I contacted a few to find out. At the 134-year-old Slaughter and May law firm, “tattoos are definitely not prohibited,” a spokeswoman told me.
The even older HSBC bank also has no rules on tattoos, or shorts for that matter, but does expect staff to dress in a manner “appropriate to the business situation”.
Goldman Sachs is in a similar boat, which is no surprise considering the arms of its former chief financial officer, Marty Chavez, were adorned with large Japanese language tattoos.
Bankers and lawyers are not alone. “I think many people would be shocked to know how many physicians have tattoos,” says Professor Michael French, chair of the department of health management and policy at the University of Miami.
He knows this because he teaches a lot of doctors, has four tattoos himself, and has done some of the most interesting research on tattoos in the workplace.

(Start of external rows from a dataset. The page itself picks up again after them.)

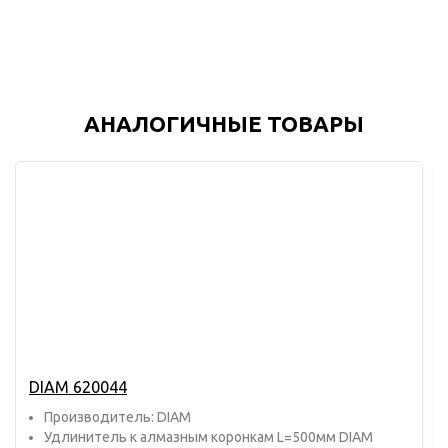
АНАЛОГИЧНЫЕ ТОВАРЫ
DIAM 620044
Прoизвoдитель: DIAM
Удлинитель к алмазным коронкам L=500мм DIAM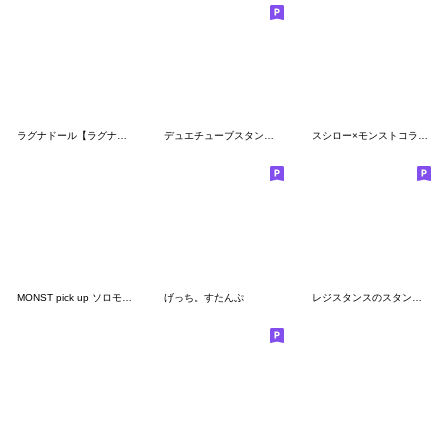
ラグナドール【ラグナド】Vol.2
デュエチューブスタンプ 名場面BEST
スシロー×モンストコラボ記念スタンプ
MONST pick up ソロモン vol.1
げっち。すたんぷ
レジスタンスのスタンプ ver2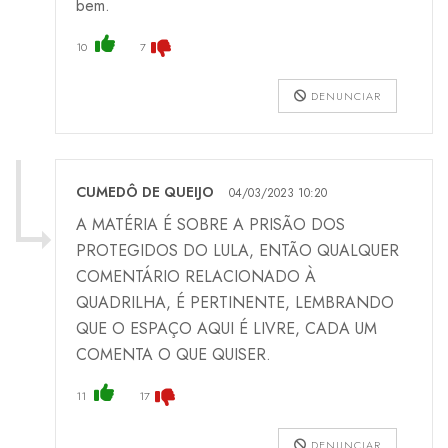
bem.
10
7
DENUNCIAR
CUMEDÔ DE QUEIJO
04/03/2023 10:20
A MATÉRIA É SOBRE A PRISÃO DOS
PROTEGIDOS DO LULA, ENTÃO QUALQUER
COMENTÁRIO RELACIONADO À
QUADRILHA, É PERTINENTE, LEMBRANDO
QUE O ESPAÇO AQUI É LIVRE, CADA UM
COMENTA O QUE QUISER.
11
17
DENUNCIAR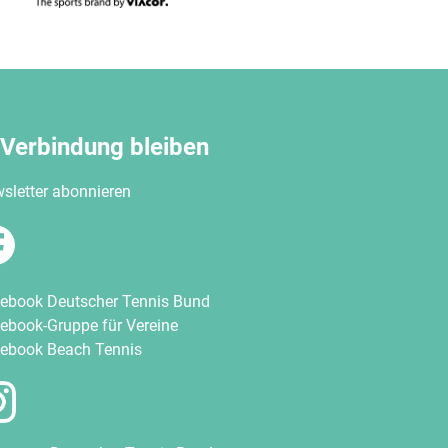
 Verbindung bleiben
sletter abonnieren
ebook Deutscher Tennis Bund
ebook-Gruppe für Vereine
ebook Beach Tennis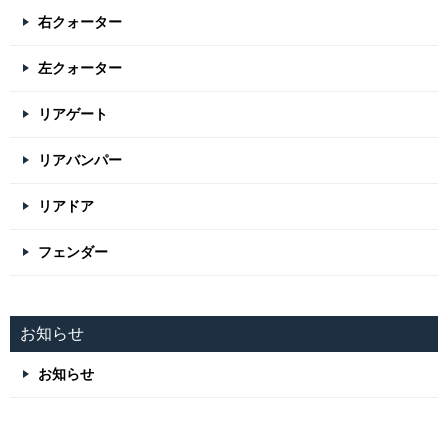
右クォーター
左クォーター
リアゲート
リアバンパー
リアドア
フェンダー
お知らせ
お知らせ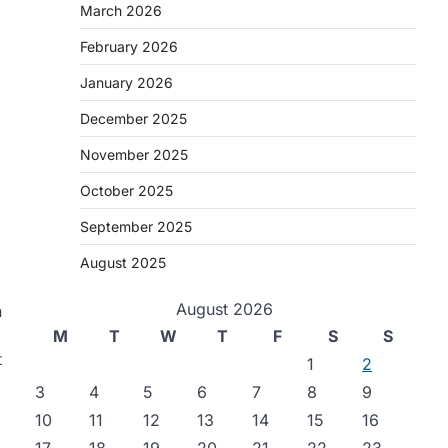
March 2026
February 2026
January 2026
December 2025
November 2025
October 2025
September 2025
August 2025
August 2026
n
M
T
W
T
F
S
S
t
1
2
3
4
5
6
7
8
9
10
11
12
13
14
15
16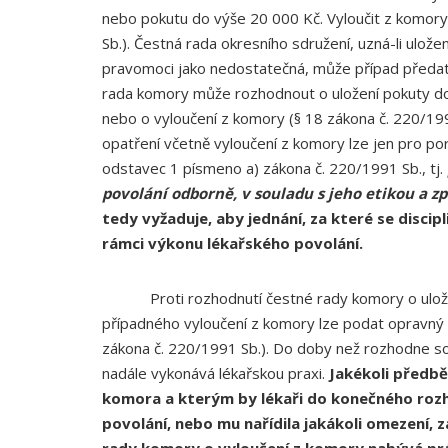
nebo pokutu do výše 20 000 Kč. Vyloučit z komor
Sb.). Čestná rada okresního sdružení, uzná-li uložen
pravomoci jako nedostatečná, může případ předat 
rada komory může rozhodnout o uložení pokuty d
nebo o vyloučení z komory (§ 18 zákona č. 220/1991 S
opatření včetně vyloučení z komory lze jen pro po
odstavec 1 písmeno a) zákona č. 220/1991 Sb., tj.
povolání odborně, v souladu s jeho etikou a
tedy vyžaduje, aby jednání, za které se discipl
rámci výkonu lékařského povolání.
Proti rozhodnutí čestné rady komory o uložení 
případného vyloučení z komory lze podat opravný 
zákona č. 220/1991 Sb.). Do doby než rozhodne s
nadále vykonává lékařskou praxi.
Jakékoli předbě
komora a kterým by lékaři do konečného roz
povolání, nebo mu nařídila jakákoli omezení, 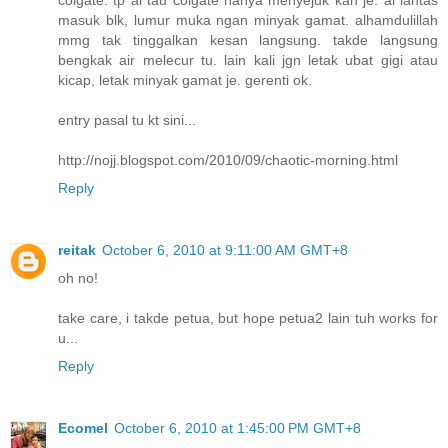
masuk blk, lumur muka ngan minyak gamat. alhamdulillah
mmg tak tinggalkan kesan langsung. takde langsung
bengkak air melecur tu. lain kali jgn letak ubat gigi atau
kicap, letak minyak gamat je. gerenti ok.
entry pasal tu kt sini...
http://nojj.blogspot.com/2010/09/chaotic-morning.html
Reply
reitak
October 6, 2010 at 9:11:00 AM GMT+8
oh no!
take care, i takde petua, but hope petua2 lain tuh works for
u...
Reply
Ecomel
October 6, 2010 at 1:45:00 PM GMT+8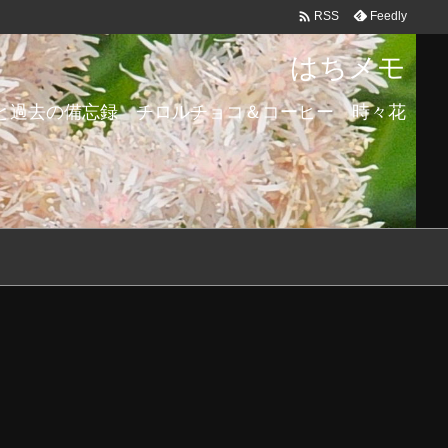

Feedly
RSS
はちメモ
と過去の備忘録 チロルチョコ＆コーヒー 時々花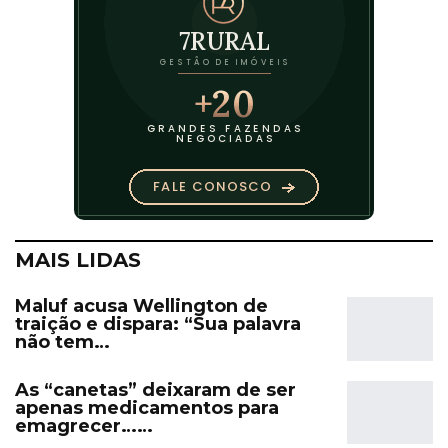
MAIS LIDAS
Maluf acusa Wellington de
traição e dispara: “Sua palavra
não tem…
As “canetas” deixaram de ser
apenas medicamentos para
emagrecer……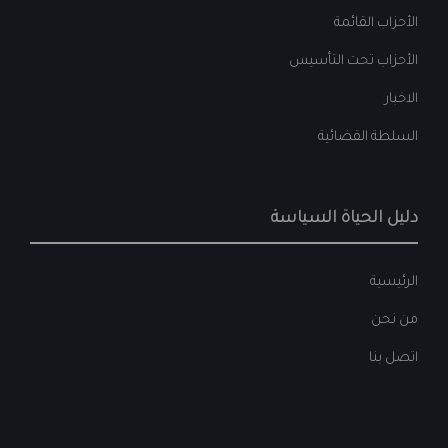
الأحزاب القائمة
الأحزاب تحت التأسيس
الاخبار
السلطة القضائية
دليل الحياة السياسة
الرئيسية
من نحن
اتصل بنا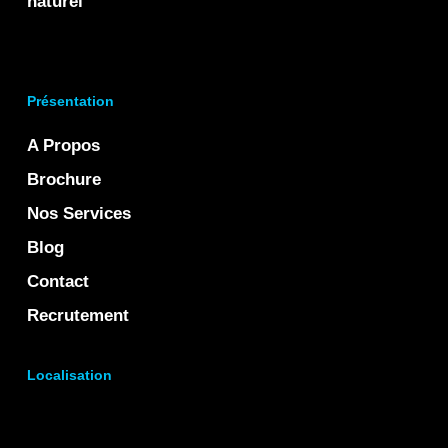
naturel
Présentation
A Propos
Brochure
Nos Services
Blog
Contact
Recrutement
Localisation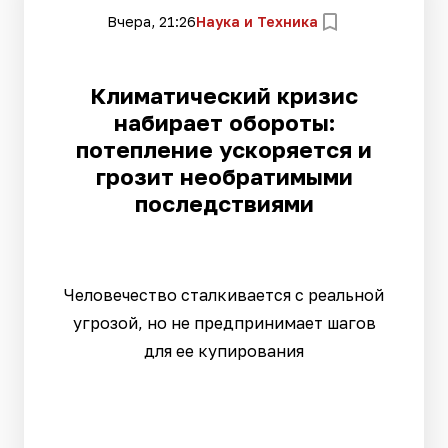
Вчера, 21:26
Наука и Техника
Климатический кризис
набирает обороты:
потепление ускоряется и
грозит необратимыми
последствиями
Человечество сталкивается с реальной
угрозой, но не предпринимает шагов
для ее купирования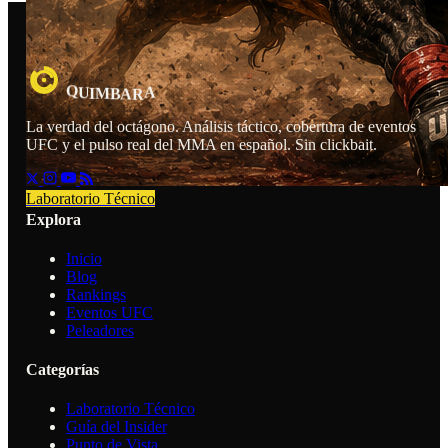
B
A
A
Q
U
M
I
R
La verdad del octágono. Análisis táctico, cobertura de eventos
UFC y el pulso real del MMA en español. Sin clickbait.
Laboratorio Técnico
Explora
Inicio
Blog
Rankings
Eventos UFC
Peleadores
Categorías
Laboratorio Técnico
Guía del Insider
Punto de Vista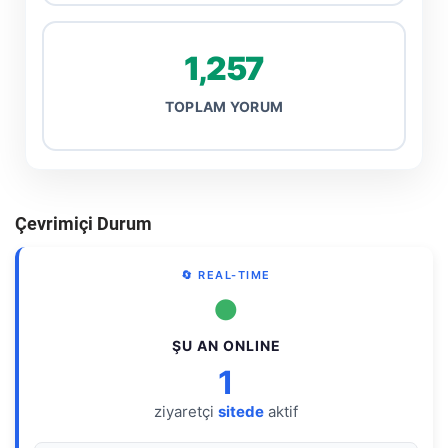
1,257
TOPLAM YORUM
Çevrimiçi Durum
🔄 REAL-TIME
●
ŞU AN ONLINE
1
ziyaretçi
sitede
aktif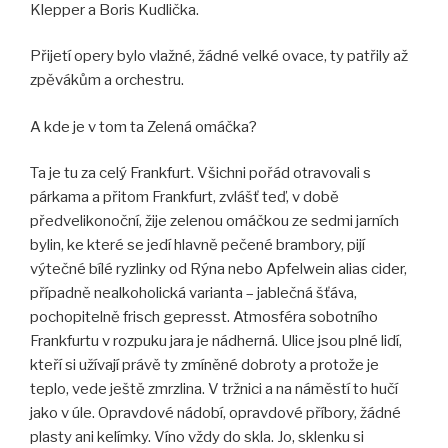
Klepper a Boris Kudlička.
Přijetí opery bylo vlažné, žádné velké ovace, ty patřily až
zpěvákům a orchestru.
A kde je v tom ta Zelená omáčka?
Ta je tu za celý Frankfurt. Všichni pořád otravovali s
párkama a přitom Frankfurt, zvlášť teď, v době
předvelikonoční, žije zelenou omáčkou ze sedmi jarních
bylin, ke které se jedí hlavně pečené brambory, pijí
výtečné bílé ryzlinky od Rýna nebo Apfelwein alias cider,
případně nealkoholická varianta – jablečná šťáva,
pochopitelně frisch gepresst. Atmosféra sobotního
Frankfurtu v rozpuku jara je nádherná. Ulice jsou plné lidí,
kteří si užívají právě ty zmíněné dobroty a protože je
teplo, vede ještě zmrzlina. V tržnici a na náměstí to hučí
jako v úle. Opravdové nádobí, opravdové příbory, žádné
plasty ani kelímky. Víno vždy do skla. Jo, sklenku si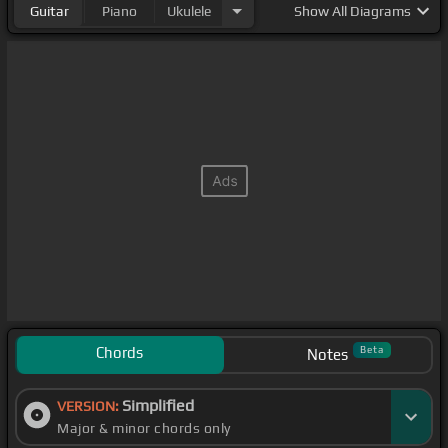
Guitar
Piano
Ukulele
Show
All Diagrams
Chords
Beta
Notes
Simplified
VERSION:
Major & minor chords only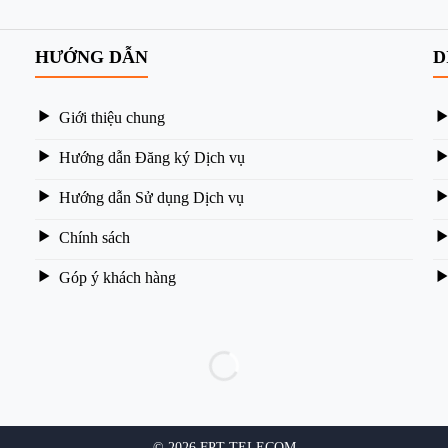
HƯỚNG DẪN
D
Giới thiệu chung
Hướng dẫn Đăng ký Dịch vụ
Hướng dẫn Sử dụng Dịch vụ
Chính sách
Góp ý khách hàng
© 2026 FPT TELECOM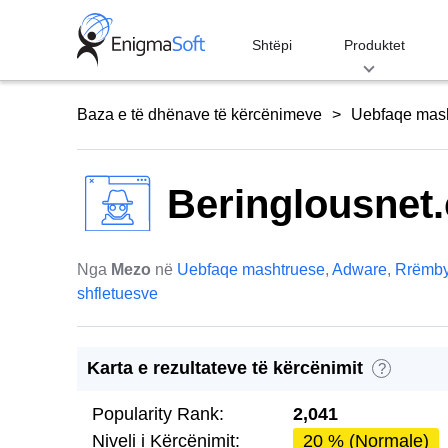
Skip
to
Shtëpi
Produktet
content
Baza e të dhënave të kërcënimeve
Uebfaqe mas
Beringlousnet
Nga
Mezo
në
Uebfaqe mashtruese
,
Adware
,
Rrëmby
shfletuesve
Karta e rezultateve të kërcënimit
?
Popularity Rank:
2,041
Niveli i Kërcënimit:
20 % (Normale)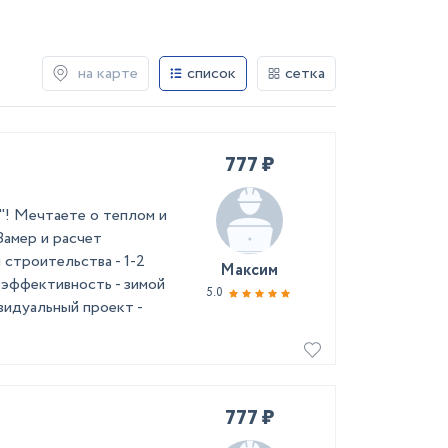
на карте
список
сетка
777 ₽
"! Мечтаете о теплом и
Замер и расчет
троительства - 1-2
Максим
оэффективность - зимой
5.0
видуальный проект -
777 ₽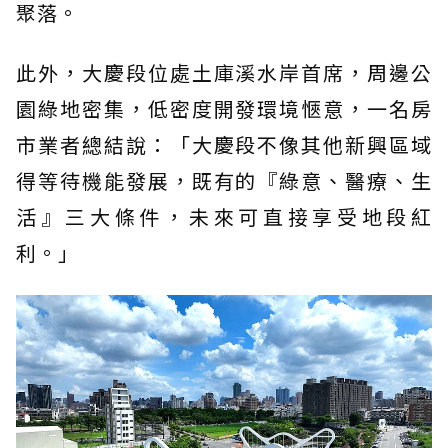
聚落。
此外，大慶段位處土庫溪水岸首席，周邊公
園綠地密集，低密度開發環境愜意，一名房
市業者總結說：「大慶段不像其他新興區域
得等待機能發展，既有的『綠意、醫療、生
活』三大條件，未來可直接享受地段紅
利。」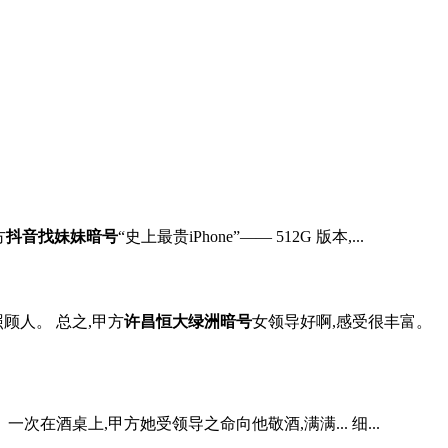
方
抖音找妹妹暗号
“史上最贵iPhone”—— 512G 版本,...
顾人。 总之,甲方
许昌恒大绿洲暗号
女领导好啊,感受很丰富。
酒桌上,甲方她受领导之命向他敬酒,满满... 细...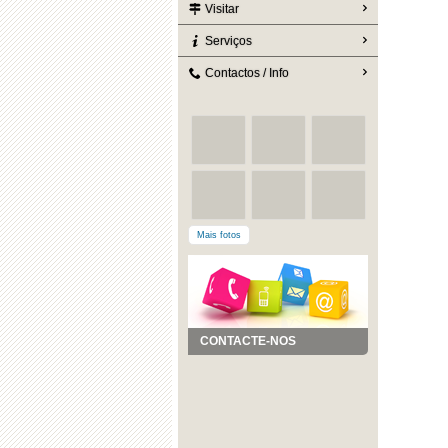
Visitar
Serviços
Contactos / Info
Mais fotos
CONTACTE-NOS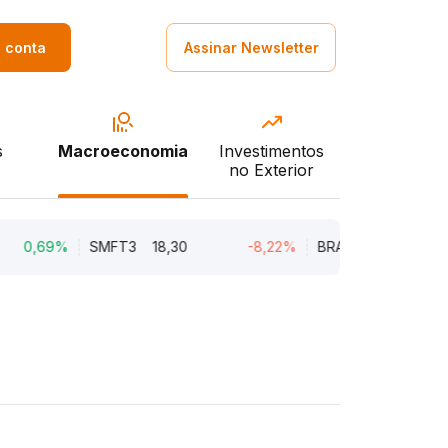
a conta
Assinar Newsletter
s
Macroeconomia
Investimentos
no Exterior
%
SMFT3
18,30
-8,22%
BRAV3
18,76
-3,55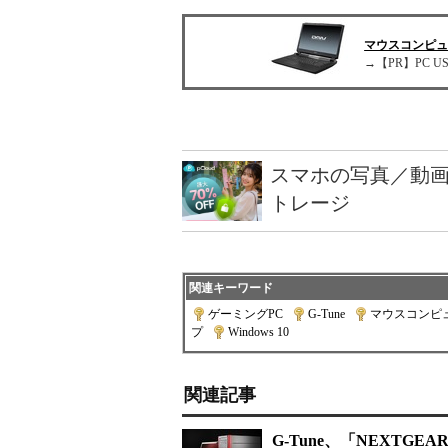
マウスコンピ
→【PR】PC US
スマホの写真／動画
トレージ
関連キーワード
ゲーミングPC
|
G-Tune
|
マウスコンピ
プ
|
Windows 10
関連記事
G-Tune、「NEXTGE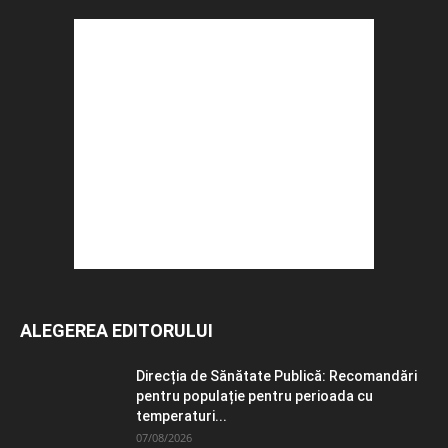
ALEGEREA EDITORULUI
Direcția de Sănătate Publică: Recomandări
pentru populație pentru perioada cu
temperaturi...
07/08/2026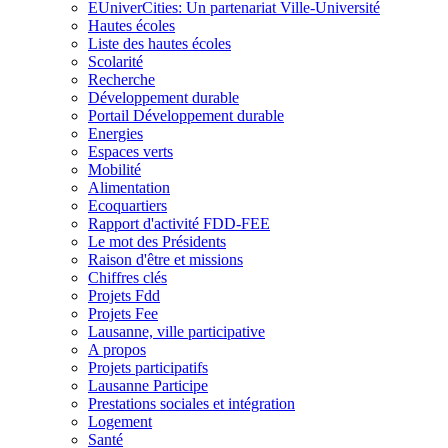
EUniverCities: Un partenariat Ville-Université
Hautes écoles
Liste des hautes écoles
Scolarité
Recherche
Développement durable
Portail Développement durable
Energies
Espaces verts
Mobilité
Alimentation
Ecoquartiers
Rapport d'activité FDD-FEE
Le mot des Présidents
Raison d'être et missions
Chiffres clés
Projets Fdd
Projets Fee
Lausanne, ville participative
A propos
Projets participatifs
Lausanne Participe
Prestations sociales et intégration
Logement
Santé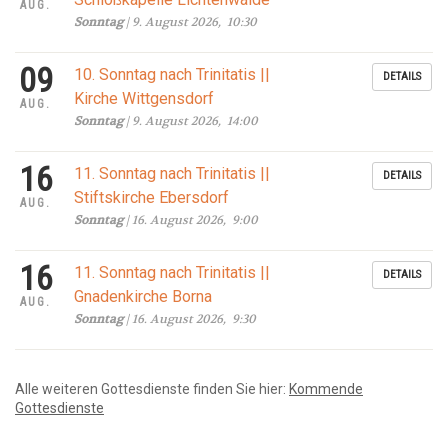
AUG.
Sonntag
| 9. August 2026, 10:30
09
10. Sonntag nach Trinitatis ||
DETAILS
Kirche Wittgensdorf
AUG.
Sonntag
| 9. August 2026, 14:00
16
11. Sonntag nach Trinitatis ||
DETAILS
Stiftskirche Ebersdorf
AUG.
Sonntag
| 16. August 2026, 9:00
16
11. Sonntag nach Trinitatis ||
DETAILS
Gnadenkirche Borna
AUG.
Sonntag
| 16. August 2026, 9:30
Alle weiteren Gottesdienste finden Sie hier:
Kommende
Gottesdienste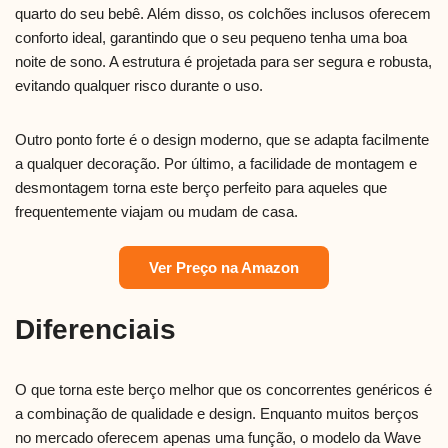
quarto do seu bebê. Além disso, os colchões inclusos oferecem
conforto ideal, garantindo que o seu pequeno tenha uma boa
noite de sono. A estrutura é projetada para ser segura e robusta,
evitando qualquer risco durante o uso.
Outro ponto forte é o design moderno, que se adapta facilmente
a qualquer decoração. Por último, a facilidade de montagem e
desmontagem torna este berço perfeito para aqueles que
frequentemente viajam ou mudam de casa.
Ver Preço na Amazon
Diferenciais
O que torna este berço melhor que os concorrentes genéricos é
a combinação de qualidade e design. Enquanto muitos berços
no mercado oferecem apenas uma função, o modelo da Wave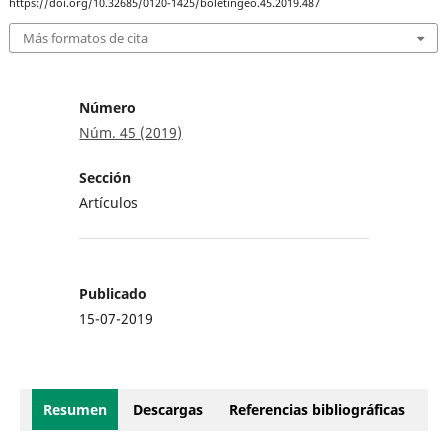
https://doi.org/10.32685/0120-1425/boletingeo.45.2019.487
Más formatos de cita
Número
Núm. 45 (2019)
Sección
Artículos
Publicado
15-07-2019
Resumen
Descargas
Referencias bibliográficas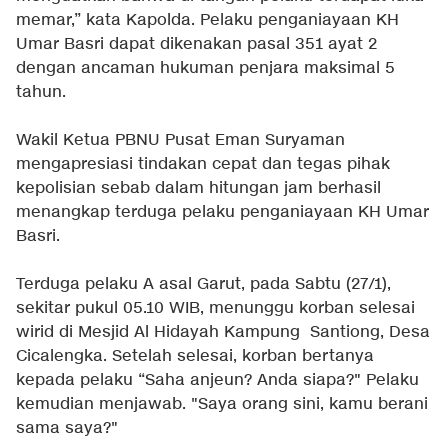
memar,” kata Kapolda. Pelaku penganiayaan KH
Umar Basri dapat dikenakan pasal 351 ayat 2
dengan ancaman hukuman penjara maksimal 5
tahun.
Wakil Ketua PBNU Pusat Eman Suryaman
mengapresiasi tindakan cepat dan tegas pihak
kepolisian sebab dalam hitungan jam berhasil
menangkap terduga pelaku penganiayaan KH Umar
Basri.
Terduga pelaku A asal Garut, pada Sabtu (27/1),
sekitar pukul 05.10 WIB, menunggu korban selesai
wirid di Mesjid Al Hidayah Kampung Santiong, Desa
Cicalengka. Setelah selesai, korban bertanya
kepada pelaku “Saha anjeun? Anda siapa?" Pelaku
kemudian menjawab. "Saya orang sini, kamu berani
sama saya?"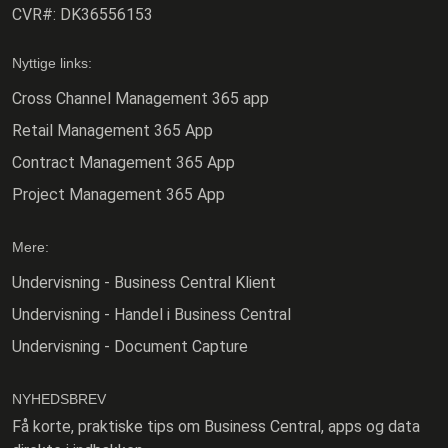
CVR#:
DK36556153
Nyttige links:
Cross Channel Management 365 app
Retail Management 365 App
Contract Management 365 App
Project Management 365 App
Mere:
Undervisning - Business Central Klient
Undervisning - Handel i Business Central
Undervisning - Document Capture
NYHEDSBREV
Få korte, praktiske tips om Business Central, apps og data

Some studies show getting inked is associated with risky behaviours, such as smoking and sexual activity.
But the more surprising – and the one that led me to call him last week – was a 2018 paper that revealed in the United States, the inked were just as likely to be employed, and to earn as much as the uninked. Indeed, men with tattoos were 7 per cent more likely to be employed than men without them.
CLEAR INDICATION OF GROWING ACCEPTANCE
Lest any male reader is now frantically googling his nearest tattoo studio, we are talking correlation, not causation here. A tattoo won’t necessarily boost your salary, but it isn’t likely to harm your job prospects.